May 30, 2008
‘Buy Local’ Is More Than Just a Marketing Gimmick

If you’re older than 50, you probably remember when “buy local” might have been a slogan you used if you were involved in a boycott of bananas, oranges and iceberg lettuce.

Not that many years ago, most food was produced locally and consumed locally, and for us Northerners, that meant canning, pickling, fermenting, freezing, drying, root cellaring and in other ways preparing produce from the heavy summer production season to carry into the no-production winter season. We envied those from warmer climes who could eat fresh more of the year while we had to shift to stored and preserved produce.

I’m not so old that I remember the invention of canning (that was 1790), and I never had to eat much dried or salt-cured food, but I do recall preservation methods changing and shifting from canning to freezing, and then the explosion in the fresh produce department as transportation and global trading began to do away with seasonality. That began only about 25 years ago.

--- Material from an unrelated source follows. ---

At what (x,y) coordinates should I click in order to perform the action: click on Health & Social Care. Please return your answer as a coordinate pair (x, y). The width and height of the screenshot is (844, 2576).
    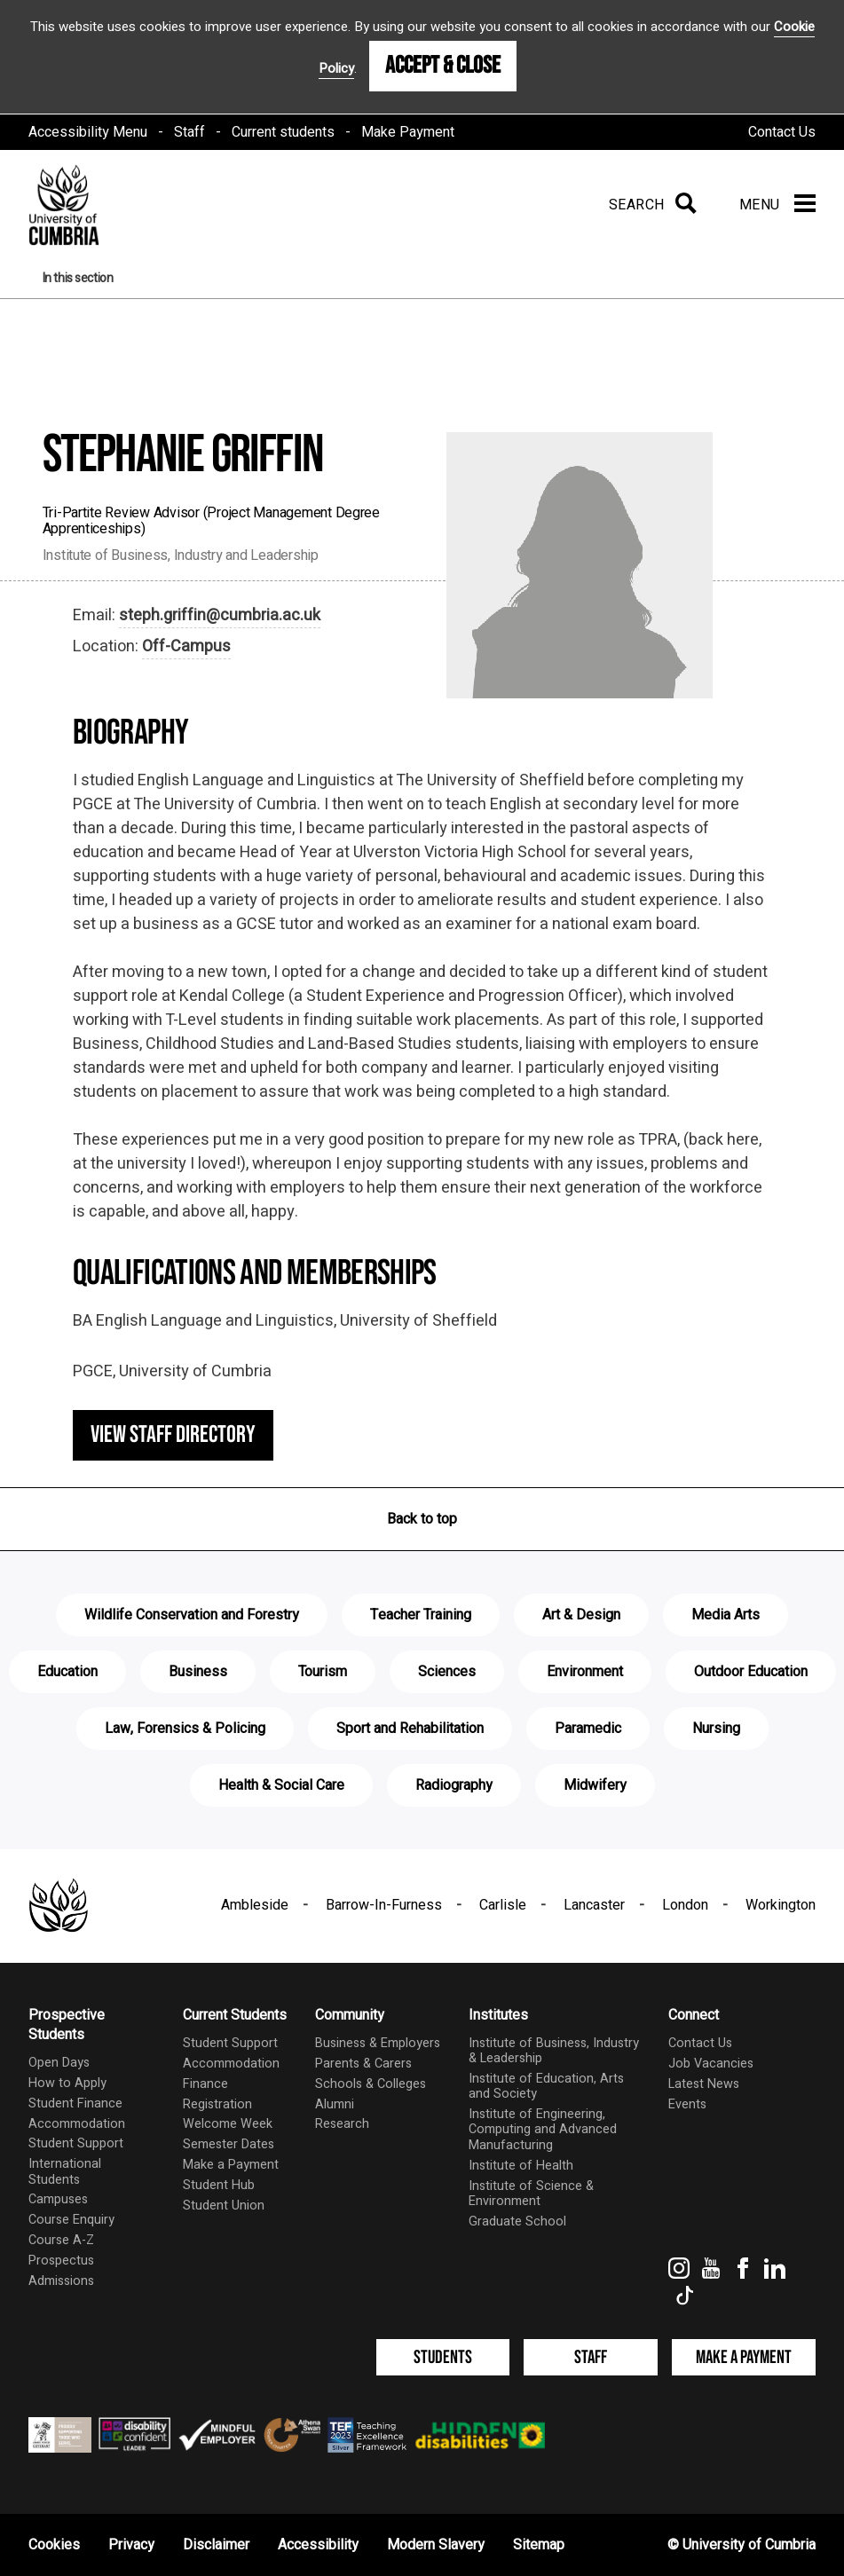
    Looking at the image, I should click on (281, 1785).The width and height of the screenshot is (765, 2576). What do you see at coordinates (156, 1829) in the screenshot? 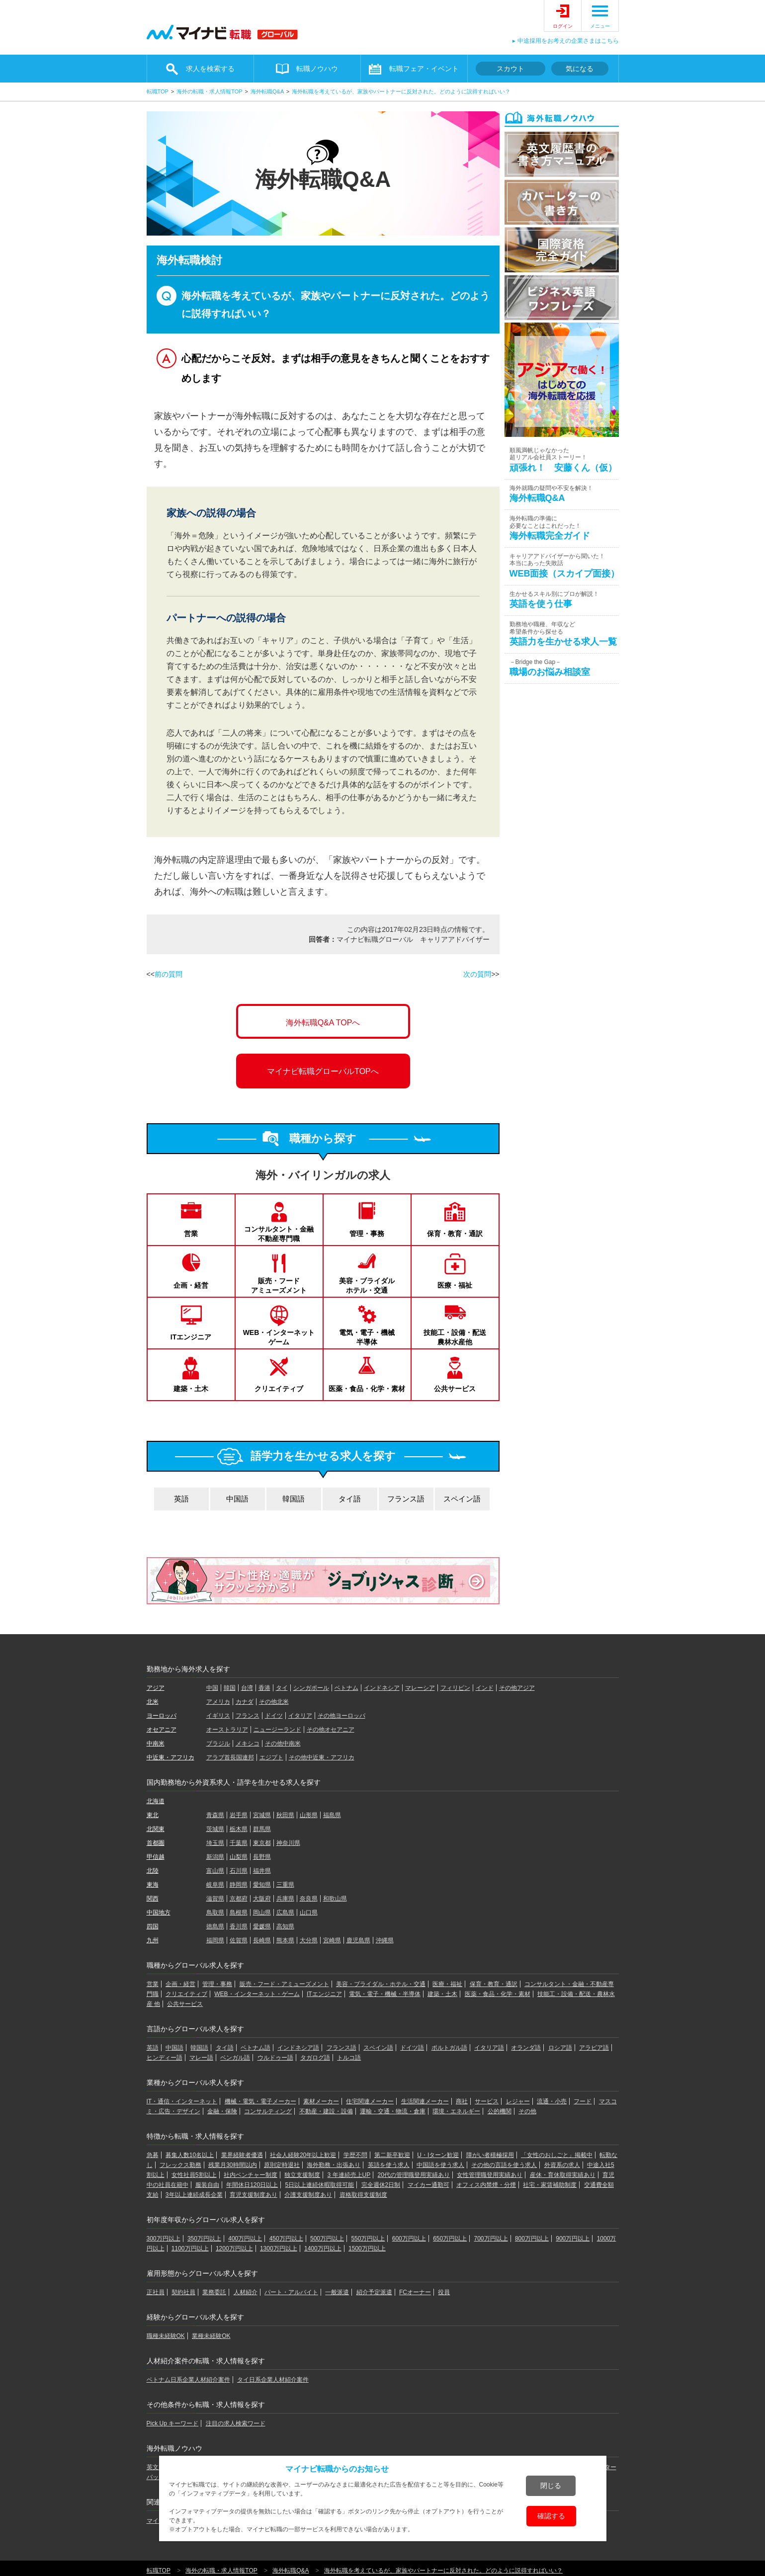
I see `北関東` at bounding box center [156, 1829].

At our house, we still can and pickle and spice and freeze and dry and ferment and cold store. We shop for bargains and buy in quantity on sale or in season. We’re wary of high-priced convenience foods, buy stuff whole rather than cut, and we grow a lot of our own produce. For me, big changes in my garden are shifting to more romaine lettuce and eating less black-seeded Simpson, switching to sweeter sweet corn and more butternut squash. Oh, and I added okra and purple potatoes.

The protesters these days who are indignantly standing up against transported food in favor of “buying local” are merely showing their age, which is young.

Coincidentally, the “buy local” movement began to gather steam at about the same time we became so acutely aware of global warming and before oil began its steep price climb. But these two oil-related forces are now acting together and will, I think, transform our eating habits in the direction that the buy-local advocates want. There will be winners and losers as that happens, and it’s hard to know how it will all sort out.

Certainly, it is nice to see the resurgence in fruit and vegetable production in the eastern United States, as growers there hustle to feed the urban population that grew up at their doorstep and often paved over their land. There’s a lot of transportation cost margin that can accrue to them instead of going to those profiting from $120-a-barrel oil.

On the other hand, there are tremendous climatic advantages to growing winter vegetables in California and apples and cherries in Washington and Oregon. It is not by accident that these dry-climate Western states were able to grow their industries to the dominance they have. They have comparative advantage.

Americans in the East are going to have difficulty sorting out what makes the most sense for them. Are they going to buy local, adjusting once again to the frustrations of seasonal production so they can reduce their carbon footprint? Are they going to buy organic, when organic production of some fruits and vegetables in the humid, disease- and insect-ridden East is so difficult? Organic production is relatively much simpler in the arid regions of the American West, Mexico and South America. It will be difficult for Eastern consumers to have both local and organic, especially for fruit.

Where do free and global trade stand in this whole process? Except for the cost of fuel, there is nothing more countercyclically ideal than the marriages of convenience between North and South America, Europe and Africa, Asia and Oceania. If we want free trade, and we seem to, then we have to take the things produced by those south of us. Usually, that means agricultural products – not only the tropical fruits we have historically imported but also the off-season temperate fruits and vegetables with which they compete with northern producers if they enter processing markets.

In many ways, the “buy local” movement pits fresh against processed and stored, and that’s significant for apples, cherries, berries and vegetables like asparagus that go both ways.

But the spoiler in the trade game isn’t isolationism, it’s oil. Certainly, the cost of Chilean cherries is greatly increased by 35 days in a diesel-guzzling freighter – even as the quality problems of aging during storage and transport have been largely overcome.

In the final analysis, I’m convinced that “buy local” will win significant victories because it’s so logical. But it also appears that $3.75 gasoline has finally turned Americans’ attention to the problems of energy and our lack of a coherent energy conservation and development policy.

While some will never be happy until we suck the oil out of the Arctic National Wildlife Refuge, more and more people seem convinced that the Age of Oil is passing away. Why not face it now, since we need to face it sometime?

Capturing energy is not as simple as sticking a straw in the sands of the Middle East, but energy is not rare, either.

I will be happier when we quit fighting with people who don’t like us to get stuff that ultimately hurts us. Instead, let’s turn our ingenuity to using more technology, more nuclear energy and more captured sun energy – present in forests, in crops, in wind, in falling water, in wave motion. Let’s make more things electric and power fewer things with that nasty, polluting, noisy internal combustion engine.